Mastering Stock Market Predictions: Machine Learning, LSTM, and Statistical Analysis

In this article, we will delve into the cutting-edge techniques being used for stock market predictions.

Jun 22, 2025

∙ Paid

From visually representing technical indicators to enhance our understanding of market behavior, to implementing machine learning projects specifically designed for stock market prediction, we leave no stone unturned.

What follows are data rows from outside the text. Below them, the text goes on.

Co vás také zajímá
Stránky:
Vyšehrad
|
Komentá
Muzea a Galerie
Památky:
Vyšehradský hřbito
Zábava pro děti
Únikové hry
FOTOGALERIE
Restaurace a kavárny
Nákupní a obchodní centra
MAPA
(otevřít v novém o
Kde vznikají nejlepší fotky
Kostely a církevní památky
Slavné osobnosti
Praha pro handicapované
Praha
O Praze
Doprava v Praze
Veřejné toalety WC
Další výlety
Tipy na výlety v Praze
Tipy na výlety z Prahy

We will explore the application of Long Short-Term Memory (LSTM) networks, a type of recurrent neural network renowned for remembering past information, perfect for the temporal nature of stock market data.

# Import Modules

import numpy as np
import pandas as pd
import os
import random
import copy
import matplotlib.pyplot as plt
import pandas

You imported the following modules in your code snippet:

Python’s numpy library is used for scientific computations. In addition to arrays, matrices, and related routines, it contains a high-level interface to these objects.

Python’s pandas library is used to analyze data. Data structures and analysis tools are provided in an easy-to-use, high-performance package.

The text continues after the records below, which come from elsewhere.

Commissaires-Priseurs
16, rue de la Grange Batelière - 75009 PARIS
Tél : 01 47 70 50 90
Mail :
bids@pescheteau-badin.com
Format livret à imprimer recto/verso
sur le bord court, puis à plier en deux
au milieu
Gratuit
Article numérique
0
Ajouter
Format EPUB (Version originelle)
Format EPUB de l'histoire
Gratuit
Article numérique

Operating system functions are provided by OS, which is a module.

The random module provides functions for generating random numbers.

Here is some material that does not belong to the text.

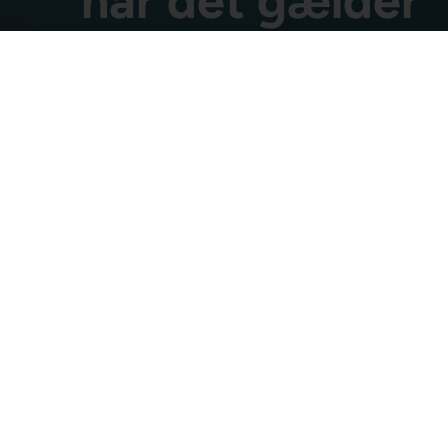
når det gælder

The copy module provides functions for copying objects.

Python plots can be created using matplotlib.pyplot.

Python’s pandas library allows you to analyze data. A high-level data structure and data analysis tools are provided.

In the current namespace, a module is imported using the import statement. By using this approach, you don’t have to specify the full path to the module to use its functions and variables. To create an array, for instance, you can use the np.array() function after importing the numpy module.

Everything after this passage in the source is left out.